Me pasa a mí. Aunque la sangre salpique algo más lejos.
Desde hace días que duermo pasada la medianoche para despertar -con suerte- tres horas después. El ruido sordo de un portón me deja sin respiro, el ladrido de los perros es una amenaza. Monstruos salvajes resucitaron del infierno. Bestias medievales. Veo en mi cabeza como soy arrastrada y violada. Veo a mis hijos ultrajados. Veo brazos, piernas, dedos, manos.
Vomito. Lloro. Escucho. Acompaño. Sonrío al que estuvo más cerca del horror. Lloro. Vomito. Me ahogo.
Me pasa a mí. Me desgarro. Me da miedo. Me enveneno. Me enfado…

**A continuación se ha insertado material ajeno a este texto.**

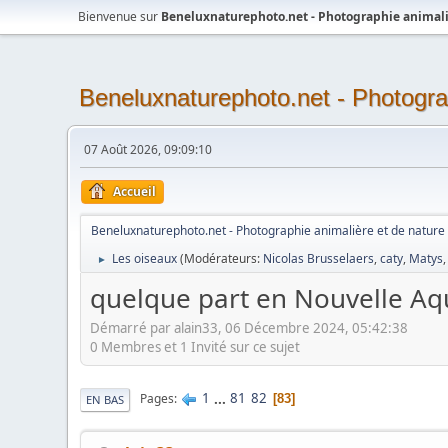
Bienvenue sur
Beneluxnaturephoto.net - Photographie animali
Beneluxnaturephoto.net - Photogra
07 Août 2026, 09:09:10
Accueil
Beneluxnaturephoto.net - Photographie animalière et de nature
Les oiseaux
(Modérateurs:
Nicolas Brusselaers
,
caty
,
Matys
►
quelque part en Nouvelle Aqu
Démarré par alain33, 06 Décembre 2024, 05:42:38
0 Membres et 1 Invité sur ce sujet
1
...
81
82
Pages
83
EN BAS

Creo hacer cosas que ayudan, pero no bastan. No alcanzan. No llegan a las bocas que lanzan llamas. El silencio de las voces que ya no están. El silencio de las voces que callan. El silencio que aplasta. Nos quedan apenas las miradas. Borrosas. Amargas. Esperanzadas.
Me pasa a mí. Aunque mi físico habite la diáspora, del otro lado del mar.
Me pasa a mí. Todo el tiempo. En todo el cuerpo. A toda hora.
De ahora en más: así de rota, de a ratos, de a pedazos.
No sé ni siento quién seré, pero soy otra.